“Guy comes to me, his liver’s shot, his wife left him, he’s broke, I think his dog might have died, too,” John Hemlock said to general laughter. “He says, ‘Why would God do this to me?’ The thing is, I said, God didn’t do anything to you, son, he’s only honoring the choices you made over the years. Your life is the product of the choices you make, moment by moment. You can hang on tight, or you can relax and turn the controls over to Jesus.”
Now, everyone knew where Johnny would be coming from, so those who chose to think about the religious themes took them seriously, and those who were not so sure took what he had to say that they could apply to their lives and left the rest to simmer. That’s what I mean when I say maybe Sirians are a special breed where this could work – most of us learned early to live and let live. We have no special need to convert other people to our way of thinking, as long as they don’t try to convert us to theirs. And in that way, John Hemlock is the perfect preacher for our planet. He does his share of converting but he doesn’t fuss for the lost souls who choose to stay lost – or those who get themselves found by other means.
My half of the talking didn’t touch on the supernatural, although once I added John’s “Love your neighbor as yourself” verbiage I guess it did have that undercurrent. I was not trying to win souls as much as minds when I said it: It simply makes sense looking at human nature that the way you treat others is reflected in the way they treat you.
“When you overthrow a violent regime violently, you only replace one violence with another,” I’d say. “If you want fundamental change, you must make fundamental changes in the way you approach the problem.
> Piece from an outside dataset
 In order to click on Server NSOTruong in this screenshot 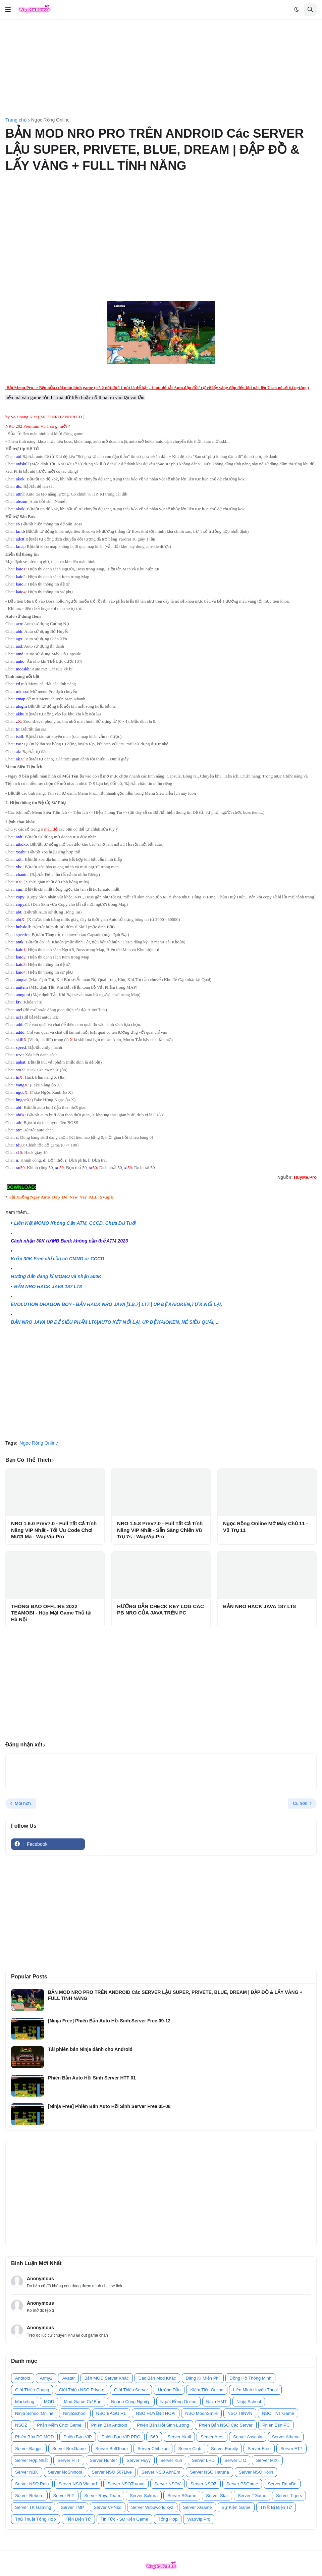, I will do `click(126, 2483)`.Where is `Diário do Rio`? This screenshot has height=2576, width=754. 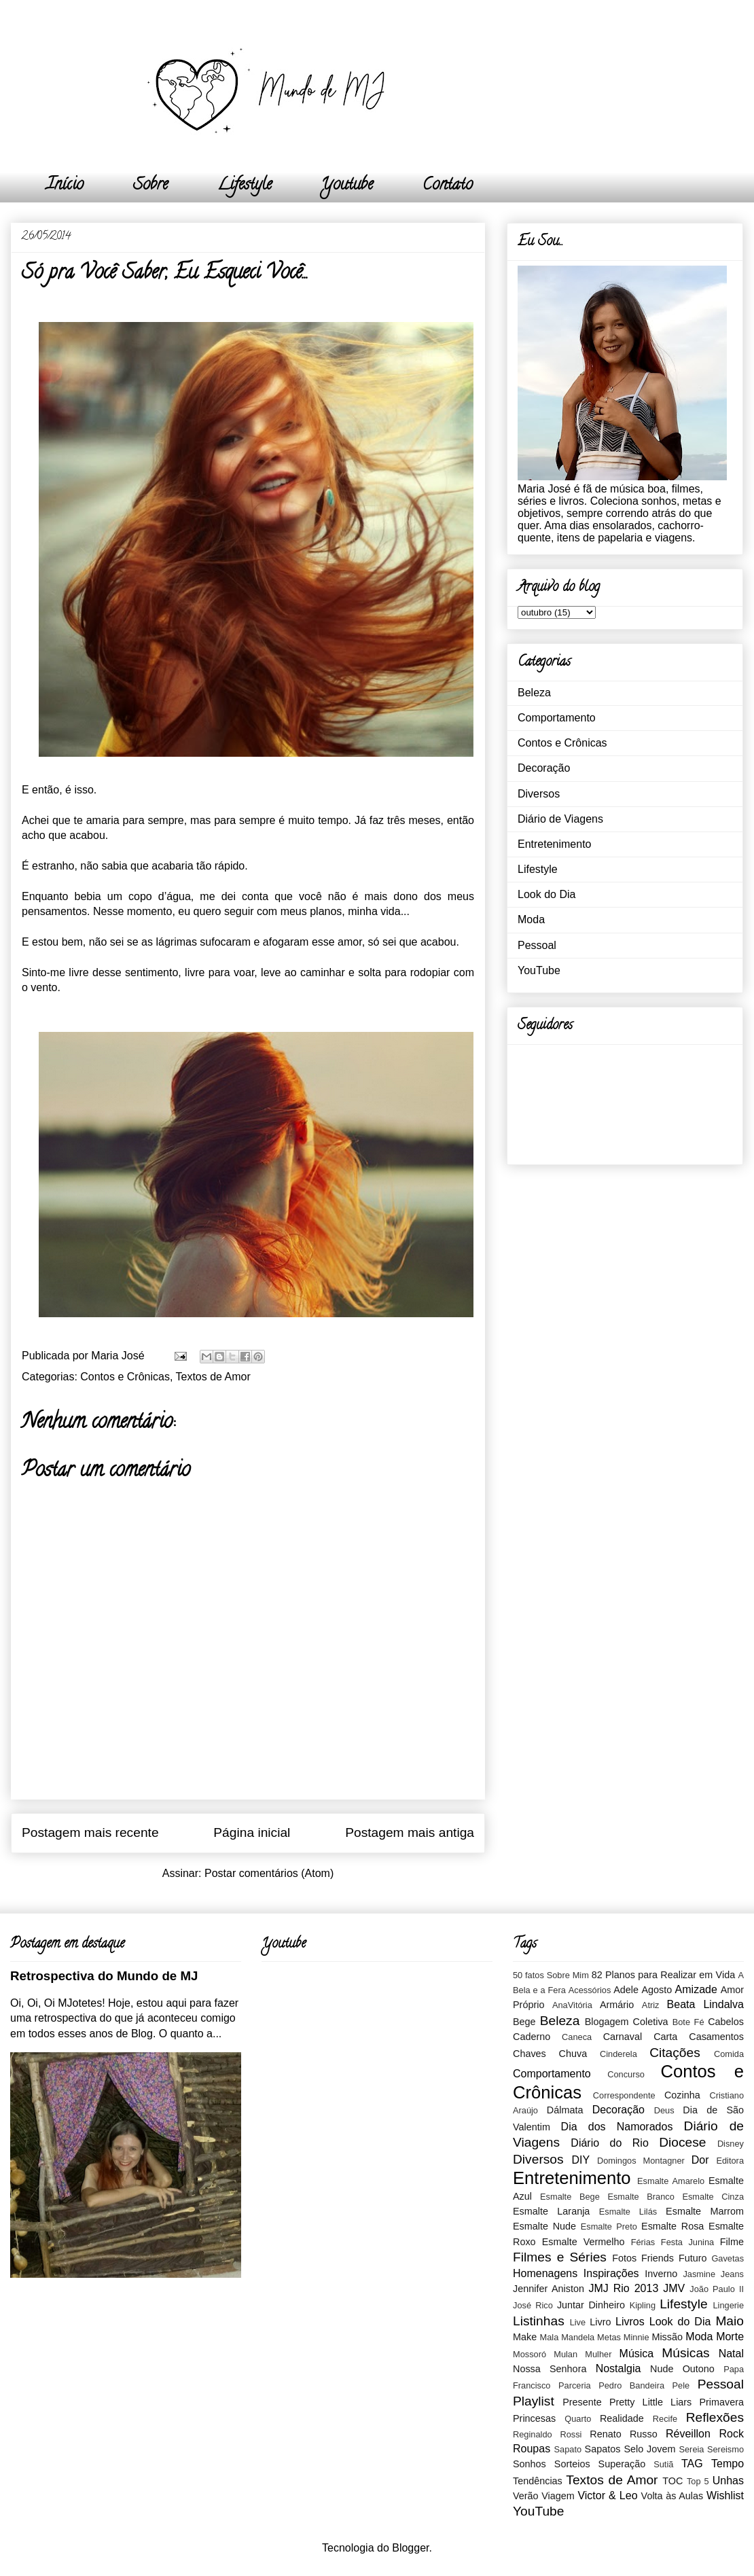
Diário do Rio is located at coordinates (609, 2143).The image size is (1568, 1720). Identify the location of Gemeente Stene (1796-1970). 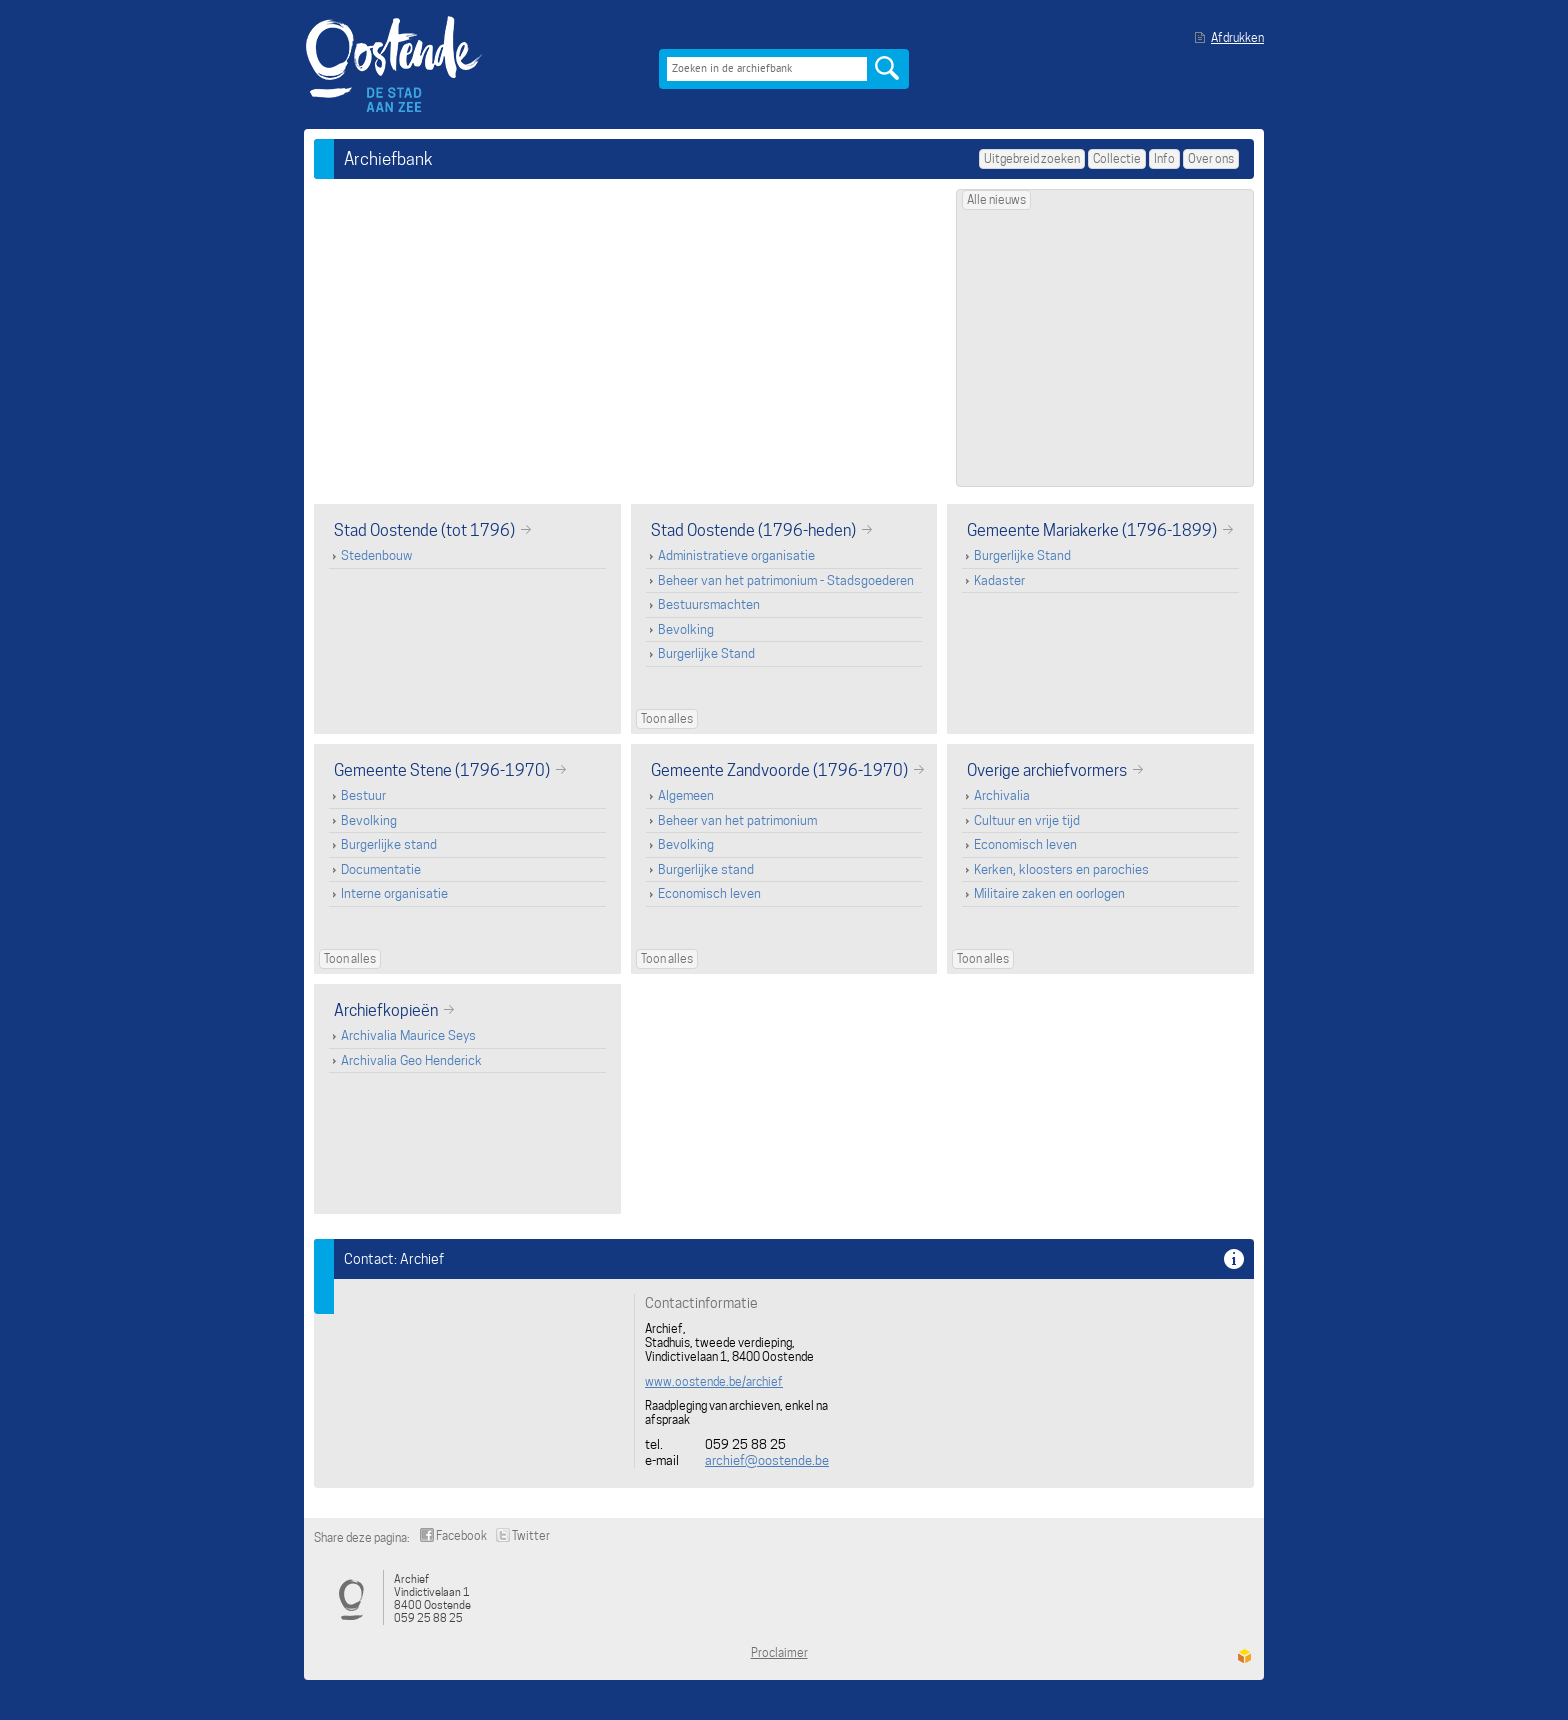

A government or a society that solves its problems by killing or maiming its adversaries is not going to change minds – and changing minds is the only way to achieve the real goal: ending tyranny.”
The audiences had been growing, but they dropped off again after armed soldiers began to patrol the streets. One thing that can be said about violence is that it’s quicker, although not at all effective in the long run as we learned. Ramsey Sardonicus proved in Colorado that you can take a regime down in a hurry by ignoring it, but the people of Sirius 4 wanted to try taking the tyrants on their own terms first. The only time I resented that approach was when Lt. Joshua True tried turning my resistance to violence on its head.